**Problem requirements:** Nothing but the text of the records belongs in your answer: repeat all of it exactly and leave out the images.

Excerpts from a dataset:
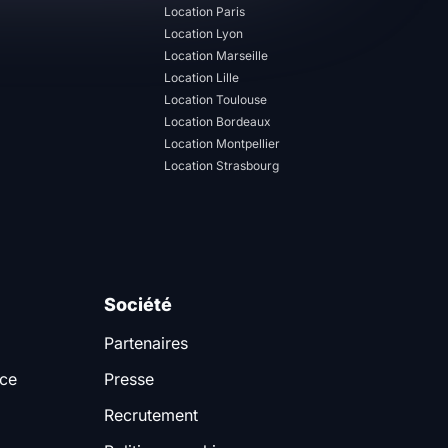
Location Paris
Location Lyon
Location Marseille
Location Lille
Location Toulouse
Location Bordeaux
Location Montpellier
Location Strasbourg
Société
Partenaires
nce
Presse
Recrutement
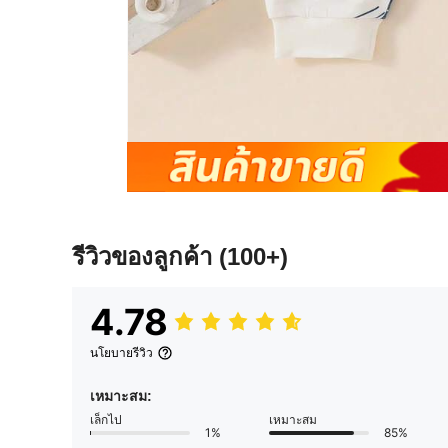
รีวิวของลูกค้า
(100+)
4.78
นโยบายรีวิว
เหมาะสม:
เล็กไป
เหมาะสม
1%
85%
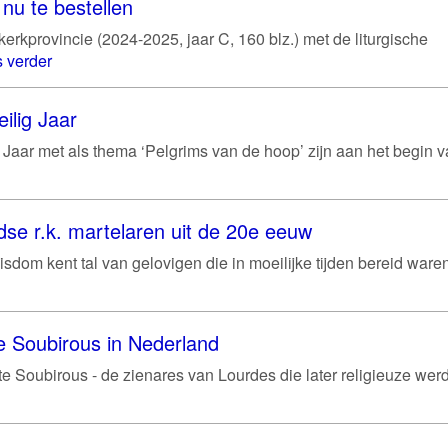
nu te bestellen
rkprovincie (2024-2025, jaar C, 160 blz.) met de liturgische
 verder
ilig Jaar
g Jaar met als thema ‘Pelgrims van de hoop’ zijn aan het begin 
se r.k. martelaren uit de 20e eeuw
sdom kent tal van gelovigen die in moeilijke tijden bereid war
e Soubirous in Nederland
e Soubirous - de zienares van Lourdes die later religieuze werd 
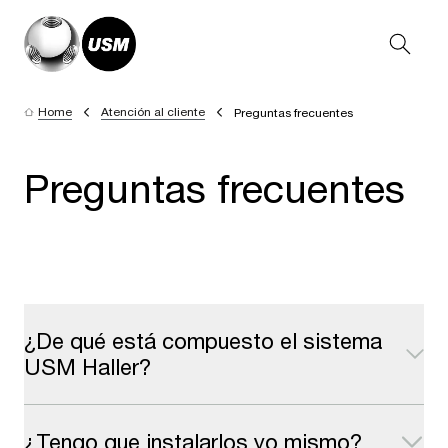
Home
Atención al cliente
Preguntas frecuentes
Preguntas frecuentes
¿De qué está compuesto el sistema
USM Haller?
¿Tengo que instalarlos yo mismo?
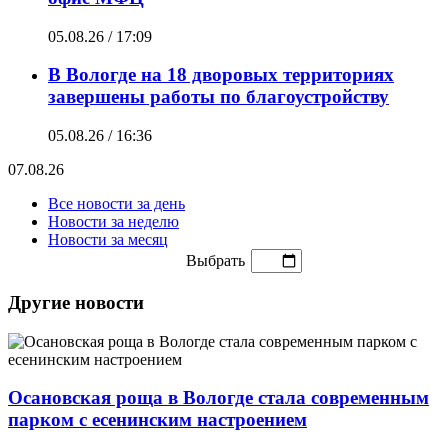
05.08.26 / 17:09
В Вологде на 18 дворовых территориях
завершены работы по благоустройству
05.08.26 / 16:36
07.08.26
Все новости за день
Новости за неделю
Новости за месяц
Выбрать
Другие новости
Осановская роща в Вологде стала современным
парком с есенинским настроением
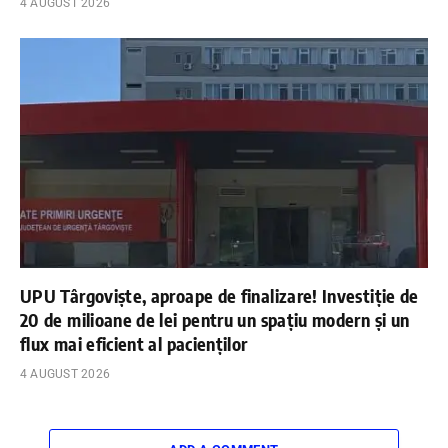
4 AUGUST 2026
UPU Târgoviște, aproape de finalizare! Investiție de
20 de milioane de lei pentru un spațiu modern și un
flux mai eficient al pacienților
4 AUGUST 2026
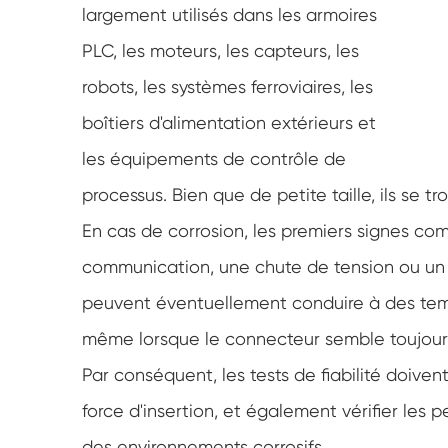
largement utilisés dans les armoires
PLC, les moteurs, les capteurs, les
robots, les systèmes ferroviaires, les
boîtiers d'alimentation extérieurs et
les équipements de contrôle de
processus. Bien que de petite taille, ils se t
En cas de corrosion, les premiers signes co
communication, une chute de tension ou un 
peuvent éventuellement conduire à des temp
même lorsque le connecteur semble toujours
Par conséquent, les tests de fiabilité doive
force d'insertion, et également vérifier les
des environnements corrosifs.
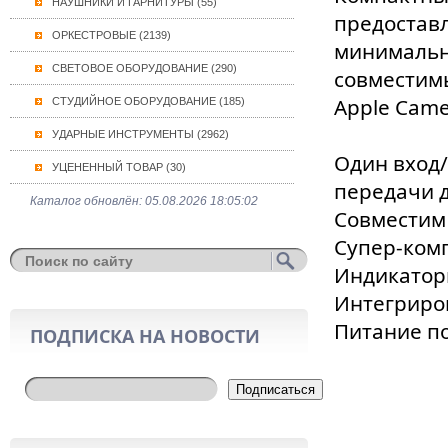
НАУШНИКИ И ГАРНИТУРЫ (55)
предостав
ОРКЕСТРОВЫЕ (2139)
минимальн
СВЕТОВОЕ ОБОРУДОВАНИЕ (290)
совместимы
Apple Camer
СТУДИЙНОЕ ОБОРУДОВАНИЕ (185)
УДАРНЫЕ ИНСТРУМЕНТЫ (2962)
Один вход/
УЦЕНЕННЫЙ ТОВАР (30)
передачи 
Каталог обновлён: 05.08.2026 18:05:02
Совместим 
Супер-комп
Индикаторы
Интегриро
Питание п
ПОДПИСКА НА НОВОСТИ
Подписаться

**Task solution:**
Location Paris
Location Lyon
Location Marseille
Location Lille
Location Toulouse
Location Bordeaux
Location Montpellier
Location Strasbourg
Société
Partenaires
nce
Presse
Recrutement
รีวิวของลูกค้า
(100+)
4.78
นโยบายรีวิว
เหมาะสม:
เล็กไป
เหมาะสม
1%
85%
nu te bestellen
rkprovincie (2024-2025, jaar C, 160 blz.) met de liturgische
 verder
ilig Jaar
g Jaar met als thema ‘Pelgrims van de hoop’ zijn aan het begin 
se r.k. martelaren uit de 20e eeuw
sdom kent tal van gelovigen die in moeilijke tijden bereid war
e Soubirous in Nederland
e Soubirous - de zienares van Lourdes die later religieuze werd 
Home
Atención al cliente
Preguntas frecuentes
Preguntas frecuentes
¿De qué está compuesto el sistema
USM Haller?
¿Tengo que instalarlos yo mismo?
05.08.26 / 17:09
В Вологде на 18 дворовых территориях
завершены работы по благоустройству
05.08.26 / 16:36
07.08.26
Все новости за день
Новости за неделю
Новости за месяц
Выбрать
Другие новости
Осановская роща в Вологде стала современным
парком с есенинским настроением
4 AUGUST 2026
UPU Târgoviște, aproape de finalizare! Investiție de
20 de milioane de lei pentru un spațiu modern și un
flux mai eficient al pacienților
4 AUGUST 2026
largement utilisés dans les armoires
PLC, les moteurs, les capteurs, les
robots, les systèmes ferroviaires, les
boîtiers d'alimentation extérieurs et
les équipements de contrôle de
processus. Bien que de petite taille, ils se t
En cas de corrosion, les premiers signes co
communication, une chute de tension ou un 
peuvent éventuellement conduire à des temp
même lorsque le connecteur semble toujours
Par conséquent, les tests de fiabilité doive
force d'insertion, et également vérifier les
des environnements corrosifs.
НАУШНИКИ И ГАРНИТУРЫ (55)
предостав
ОРКЕСТРОВЫЕ (2139)
минимальн
СВЕТОВОЕ ОБОРУДОВАНИЕ (290)
совместимы
Apple Camer
СТУДИЙНОЕ ОБОРУДОВАНИЕ (185)
УДАРНЫЕ ИНСТРУМЕНТЫ (2962)
Один вход/
УЦЕНЕННЫЙ ТОВАР (30)
передачи 
Каталог обновлён: 05.08.2026 18:05:02
Совместим 
Супер-комп
Индикаторы
Интегриро
Питание п
ПОДПИСКА НА НОВОСТИ
Подписаться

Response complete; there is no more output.